The Force…or some other such nonsense…

ok. care to say which force?

Are you serious? That’s being cheap and artificial. People will eventually come to learn you.

One is supposed to understand people and all their weaknesses. including himself. If that was his mindset then he is a shallow minded person. We have seen bigger and wealthier people with a deeper understanding of the human psyche.

Luckily, I am not in the business of impressing people so…
The only difference between me and most people is that I am not a hypocrite and won’t hide what I think just to please them. Most of you will desert your broke friends when you get a fortune…but you won’t admit it because of your hypocritical nature. I will because I’m not a hypocrite. To me most friendships are situational and as soon as I get what I want, or when I feel there is no more value in that friendship I ghost them, I move on. The only caveat is to be polite and not to burn bridges…that’s why I prefer ghosting.

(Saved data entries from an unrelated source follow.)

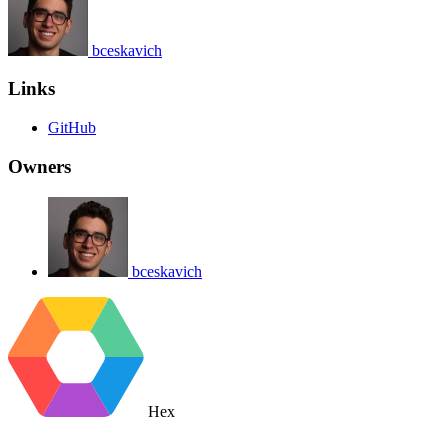
bceskavich
Links
GitHub
Owners
bceskavich
Hex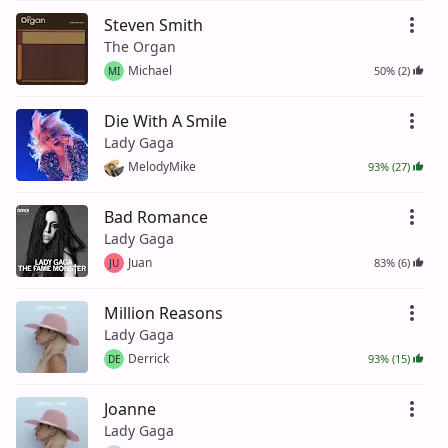
Steven Smith
The Organ
Michael
50% (2)
MI
Die With A Smile
Lady Gaga
MelodyMike
93% (27)
Bad Romance
Lady Gaga
Juan
83% (6)
JU
Million Reasons
Lady Gaga
Derrick
93% (15)
DE
Joanne
Lady Gaga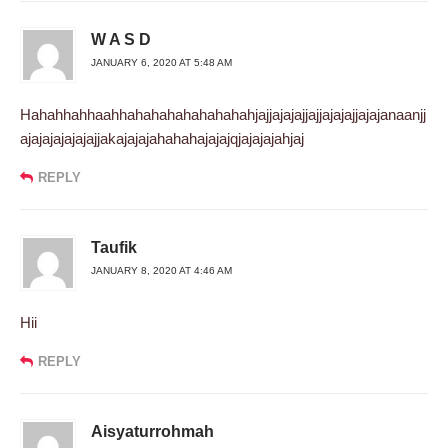
W A S D
JANUARY 6, 2020 AT 5:48 AM
Hahahhahhaahhahahahahahahahahjajjajajajjajjajajajjajajanaanjj
ajajajajajajajjakajajajahahahajajajqjajajajahjaj
REPLY
Taufik
JANUARY 8, 2020 AT 4:46 AM
Hii
REPLY
Aisyaturrohmah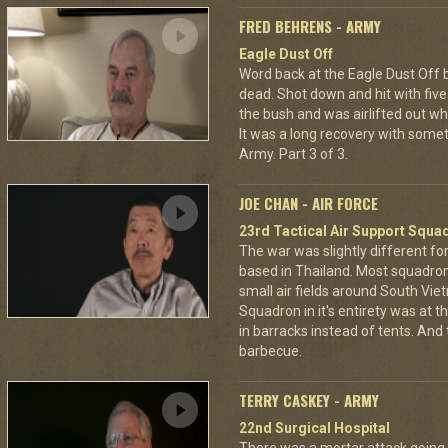
FRED BEHRENS - ARMY
Eagle Dust Off
Word back at the Eagle Dust Off
dead. Shot down and hit with five 
the bush and was airlifted out 
It was a long recovery with some
Army. Part 3 of 3.
JOE CHAN - AIR FORCE
23rd Tactical Air Support Squa
The war was slightly different for
based in Thailand. Most squadro
small air fields around South Vie
Squadron in it's entirety was at 
in barracks instead of tents. And
barbecue.
TERRY CASKEY - ARMY
22nd Surgical Hospital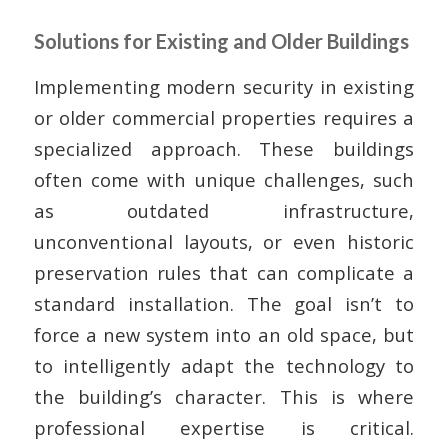
Solutions for Existing and Older Buildings
Implementing modern security in existing
or older commercial properties requires a
specialized approach. These buildings
often come with unique challenges, such
as outdated infrastructure,
unconventional layouts, or even historic
preservation rules that can complicate a
standard installation. The goal isn’t to
force a new system into an old space, but
to intelligently adapt the technology to
the building’s character. This is where
professional expertise is critical.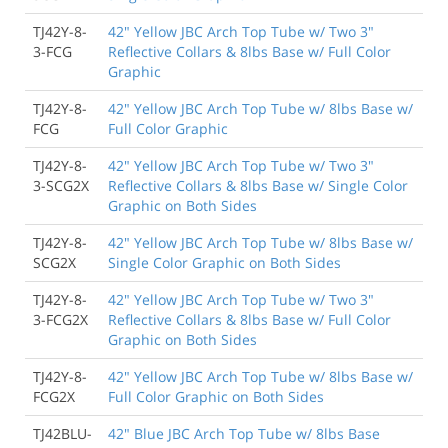
TJ42Y-8-
42" Yellow JBC Arch Top Tube w/ Two 3"
3-FCG
Reflective Collars & 8lbs Base w/ Full Color
Graphic
TJ42Y-8-
42" Yellow JBC Arch Top Tube w/ 8lbs Base w/
FCG
Full Color Graphic
TJ42Y-8-
42" Yellow JBC Arch Top Tube w/ Two 3"
3-SCG2X
Reflective Collars & 8lbs Base w/ Single Color
Graphic on Both Sides
TJ42Y-8-
42" Yellow JBC Arch Top Tube w/ 8lbs Base w/
SCG2X
Single Color Graphic on Both Sides
TJ42Y-8-
42" Yellow JBC Arch Top Tube w/ Two 3"
3-FCG2X
Reflective Collars & 8lbs Base w/ Full Color
Graphic on Both Sides
TJ42Y-8-
42" Yellow JBC Arch Top Tube w/ 8lbs Base w/
FCG2X
Full Color Graphic on Both Sides
TJ42BLU-
42" Blue JBC Arch Top Tube w/ 8lbs Base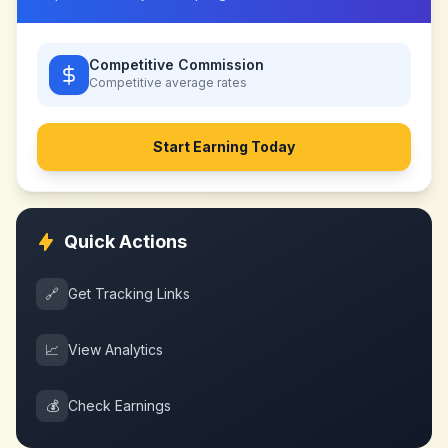
Competitive Commission
Competitive
average rates
Start Earning Today
Quick Actions
🔗
Get Tracking Links
📈
View Analytics
💰
Check Earnings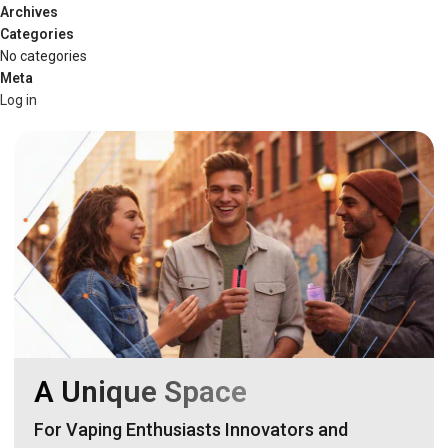
Archives
Categories
No categories
Meta
Log in
A Unique Space
For Vaping Enthusiasts Innovators and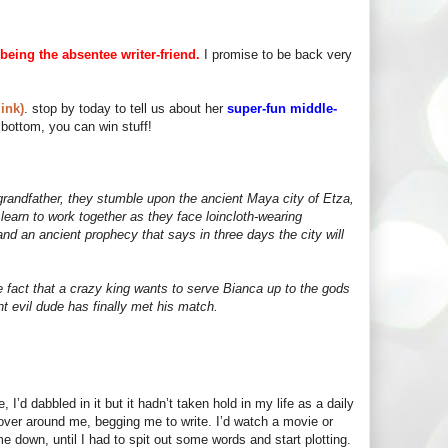
being the absentee writer-friend.
I promise to be back very
ink)
. stop by today to tell us about her
super-fun middle-
bottom, you can win stuff!
grandfather, they stumble upon the ancient Maya city of Etza,
earn to work together as they face loincloth-wearing
nd an ancient prophecy that says in three days the city will
he fact that a crazy king wants to serve Bianca up to the gods
ent evil dude has finally met his match.
 I’d dabbled in it but it hadn’t taken hold in my life as a daily
hover around me, begging me to write. I’d watch a movie or
 down, until I had to spit out some words and start plotting.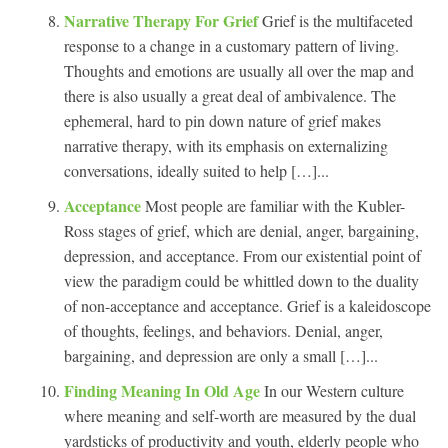
Narrative Therapy For Grief
Grief is the multifaceted
response to a change in a customary pattern of living.
Thoughts and emotions are usually all over the map and
there is also usually a great deal of ambivalence. The
ephemeral, hard to pin down nature of grief makes
narrative therapy, with its emphasis on externalizing
conversations, ideally suited to help […]...
Acceptance
Most people are familiar with the Kubler-
Ross stages of grief, which are denial, anger, bargaining,
depression, and acceptance. From our existential point of
view the paradigm could be whittled down to the duality
of non-acceptance and acceptance. Grief is a kaleidoscope
of thoughts, feelings, and behaviors. Denial, anger,
bargaining, and depression are only a small […]...
Finding Meaning In Old Age
In our Western culture
where meaning and self-worth are measured by the dual
yardsticks of productivity and youth, elderly people who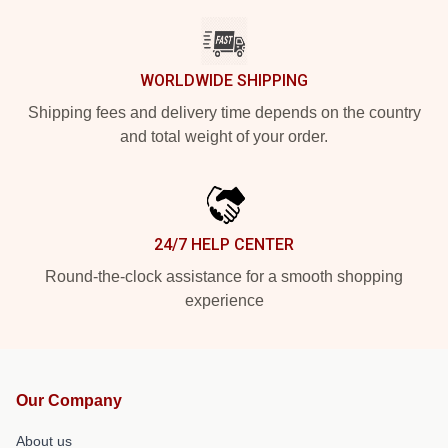
WORLDWIDE SHIPPING
Shipping fees and delivery time depends on the country
and total weight of your order.
24/7 HELP CENTER
Round-the-clock assistance for a smooth shopping
experience
Our Company
About us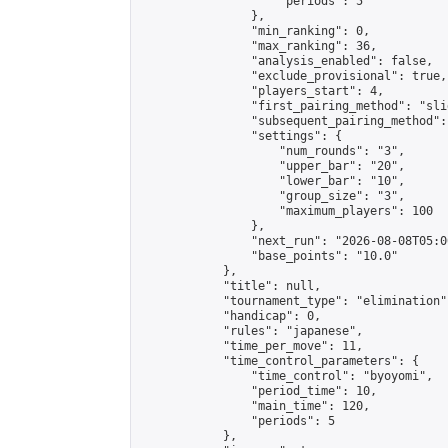
                    "periods": 5

                },

                "min_ranking": 0,

                "max_ranking": 36,

                "analysis_enabled": false,

                "exclude_provisional": true,

                "players_start": 4,

                "first_pairing_method": "slid
                "subsequent_pairing_method":
                "settings": {

                    "num_rounds": "3",

                    "upper_bar": "20",

                    "lower_bar": "10",

                    "group_size": "3",

                    "maximum_players": 100

                },

                "next_run": "2026-08-08T05:00
                "base_points": "10.0"

            },

            "title": null,

            "tournament_type": "elimination",
            "handicap": 0,

            "rules": "japanese",

            "time_per_move": 11,

            "time_control_parameters": {

                "time_control": "byoyomi",

                "period_time": 10,

                "main_time": 120,

                "periods": 5

            },
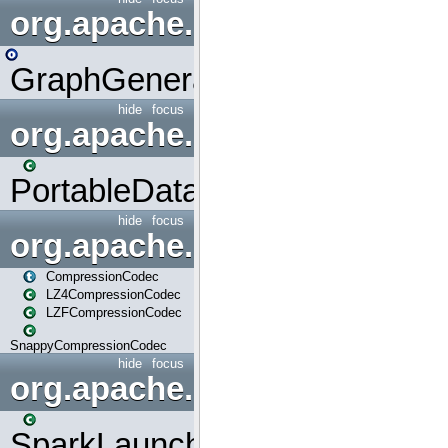
org.apache.spark.graphx.uti
GraphGenerators
hide
focus
org.apache.spark.input
PortableDataStream
hide
focus
org.apache.spark.io
CompressionCodec
LZ4CompressionCodec
LZFCompressionCodec
SnappyCompressionCodec
hide
focus
org.apache.spark.launcher
SparkLauncher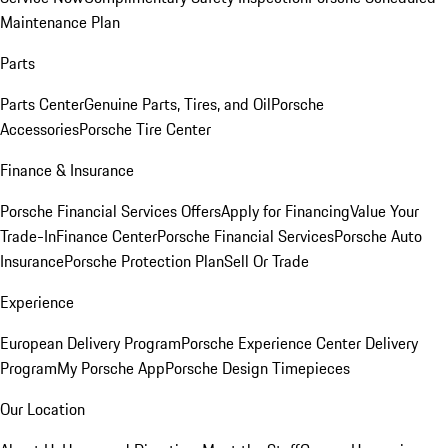
Maintenance Plan
Parts
Parts Center
Genuine Parts, Tires, and Oil
Porsche
Accessories
Porsche Tire Center
Finance & Insurance
Porsche Financial Services Offers
Apply for Financing
Value Your
Trade-In
Finance Center
Porsche Financial Services
Porsche Auto
Insurance
Porsche Protection Plan
Sell Or Trade
Experience
European Delivery Program
Porsche Experience Center Delivery
Program
My Porsche App
Porsche Design Timepieces
Our Location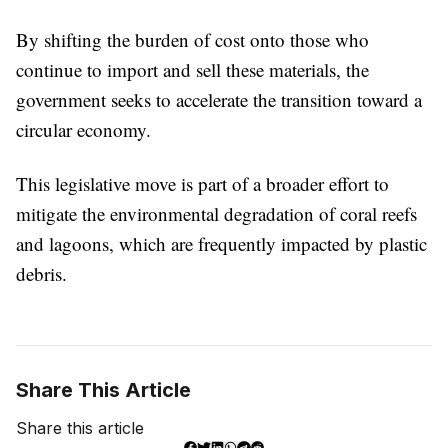
By shifting the burden of cost onto those who
continue to import and sell these materials, the
government seeks to accelerate the transition toward a
circular economy.
This legislative move is part of a broader effort to
mitigate the environmental degradation of coral reefs
and lagoons, which are frequently impacted by plastic
debris.
Share This Article
Share this article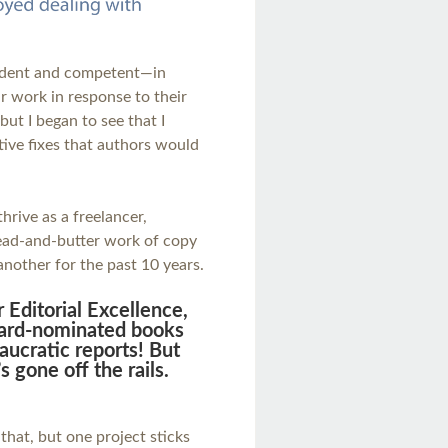
ident and competent—in
ir work in response to their
but I began to see that I
ntive fixes that authors would
thrive as a freelancer,
read-and-butter work of copy
another for the past 10 years.
 Editorial Excellence,
award-nominated books
aucratic reports! But
s gone off the rails.
 that, but one project sticks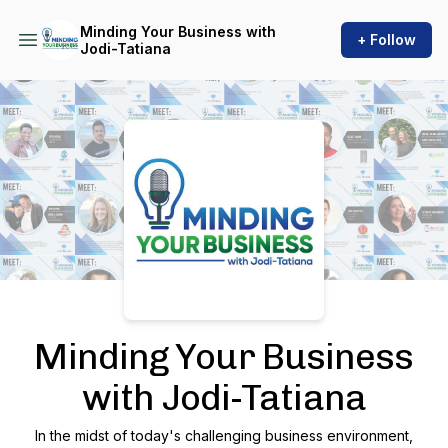
Minding Your Business with
+ Follow
Jodi-Tatiana
Podcast Background Image
Minding Your Business
with Jodi-Tatiana
In the midst of today's challenging business environment,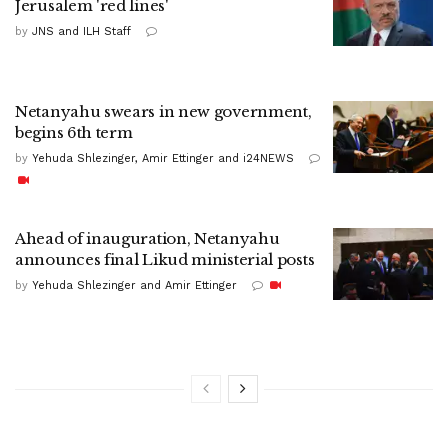
Jerusalem 'red lines'
by
JNS and ILH Staff
Netanyahu swears in new government,
begins 6th term
by
Yehuda Shlezinger, Amir Ettinger and i24NEWS
Ahead of inauguration, Netanyahu
announces final Likud ministerial posts
by
Yehuda Shlezinger and Amir Ettinger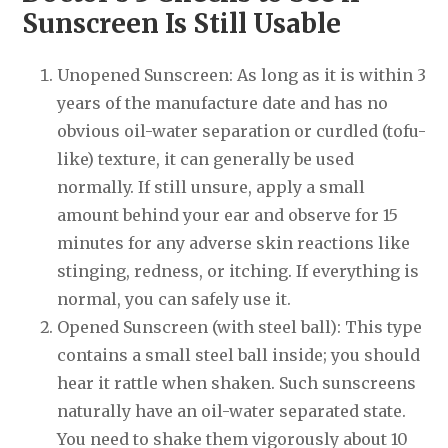
Sunscreen Is Still Usable
Unopened Sunscreen: As long as it is within 3
years of the manufacture date and has no
obvious oil-water separation or curdled (tofu-
like) texture, it can generally be used
normally. If still unsure, apply a small
amount behind your ear and observe for 15
minutes for any adverse skin reactions like
stinging, redness, or itching. If everything is
normal, you can safely use it.
Opened Sunscreen (with steel ball): This type
contains a small steel ball inside; you should
hear it rattle when shaken. Such sunscreens
naturally have an oil-water separated state.
You need to shake them vigorously about 10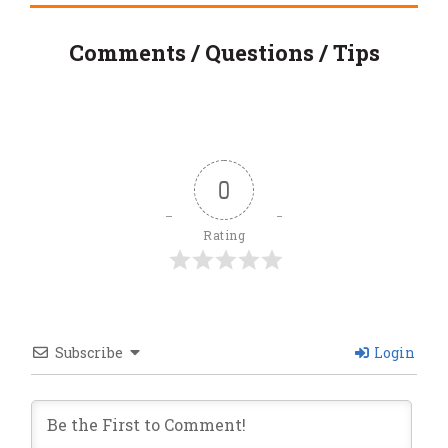
Comments / Questions / Tips
0
Rating
Subscribe
Login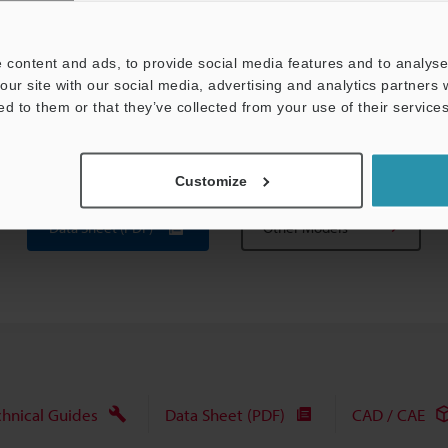
Approx 285 g
 content and ads, to provide social media features and to analyse 
 = 1 mm
0.04"
).
our site with our social media, advertising and analytics partners
o the linear characteristics for these materials.
ed to them or that they’ve collected from your use of their services
g the optional OP-5148 PNP output converter.
thin 50 % of the measuring range.
Customize
Data Sheet (PDF)
Other Models
chnical Guides
Data Sheet (PDF)
CAD / CAE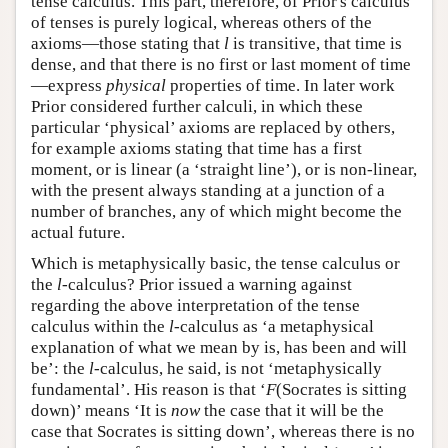
tense calculus. This part, therefore, of Prior's calculus
of tenses is purely logical, whereas others of the
axioms—those stating that
l
is transitive, that time is
dense, and that there is no first or last moment of time
—express
physical
properties of time. In later work
Prior considered further calculi, in which these
particular ‘physical’ axioms are replaced by others,
for example axioms stating that time has a first
moment, or is linear (a ‘straight line’), or is non-linear,
with the present always standing at a junction of a
number of branches, any of which might become the
actual future.
Which is metaphysically basic, the tense calculus or
the
l
-calculus? Prior issued a warning against
regarding the above interpretation of the tense
calculus within the
l
-calculus as ‘a metaphysical
explanation of what we mean by is, has been and will
be’: the
l
-calculus, he said, is not ‘metaphysically
fundamental’. His reason is that ‘
F
(Socrates is sitting
down)’ means ‘It is
now
the case that it will be the
case that Socrates is sitting down’, whereas there is no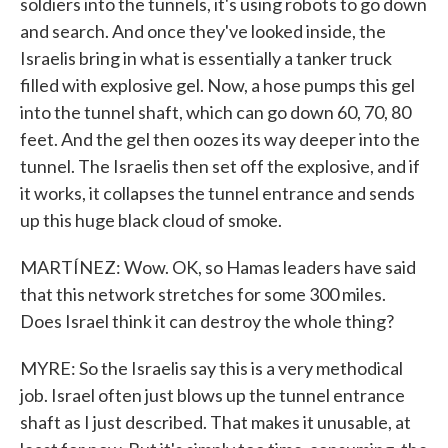
soldiers into the tunnels, it's using robots to go down
and search. And once they've looked inside, the
Israelis bring in what is essentially a tanker truck
filled with explosive gel. Now, a hose pumps this gel
into the tunnel shaft, which can go down 60, 70, 80
feet. And the gel then oozes its way deeper into the
tunnel. The Israelis then set off the explosive, and if
it works, it collapses the tunnel entrance and sends
up this huge black cloud of smoke.
MARTÍNEZ: Wow. OK, so Hamas leaders have said
that this network stretches for some 300 miles.
Does Israel think it can destroy the whole thing?
MYRE: So the Israelis say this is a very methodical
job. Israel often just blows up the tunnel entrance
shaft as I just described. That makes it unusable, at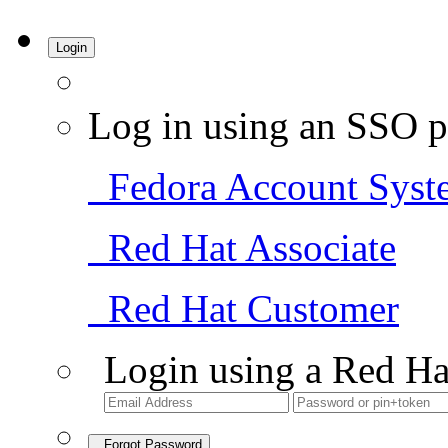
Login
Log in using an SSO p
Fedora Account Syst
Red Hat Associate
Red Hat Customer
Login using a Red Ha
Forgot Password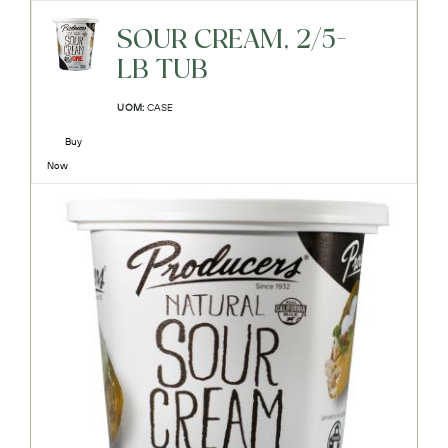
SOUR CREAM, 2/5-
LB TUB
UOM:
CASE
Buy
Now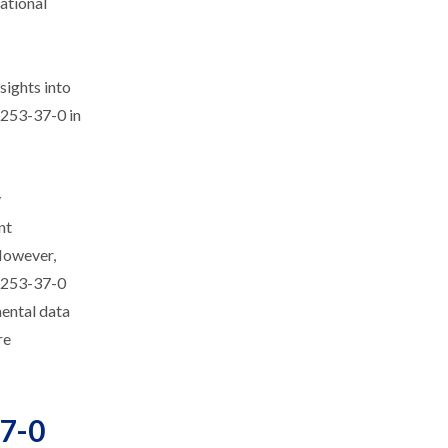
tational
sights into
4253-37-0 in
y
nt
 However,
24253-37-0
mental data
re
37-0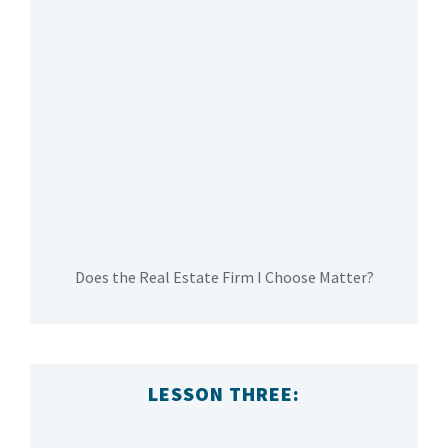
Does the Real Estate Firm I Choose Matter?
LESSON THREE:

At your age, you should know that friendships only last if you are in the same social status. If you doubt, get broke and see how many friends you drink with today will stick with you. It is a zero sum game. You are either being exploited, or doing the exploitation for personal interests. I’d rather do the exploiting than be the exploited. For you to win someone has to lose.

This is very modest.

With all the wisdom you outlined above, have you started a tobacco company called mastercat yet?

Without tangible effidence hii ni upus ya chief peasant.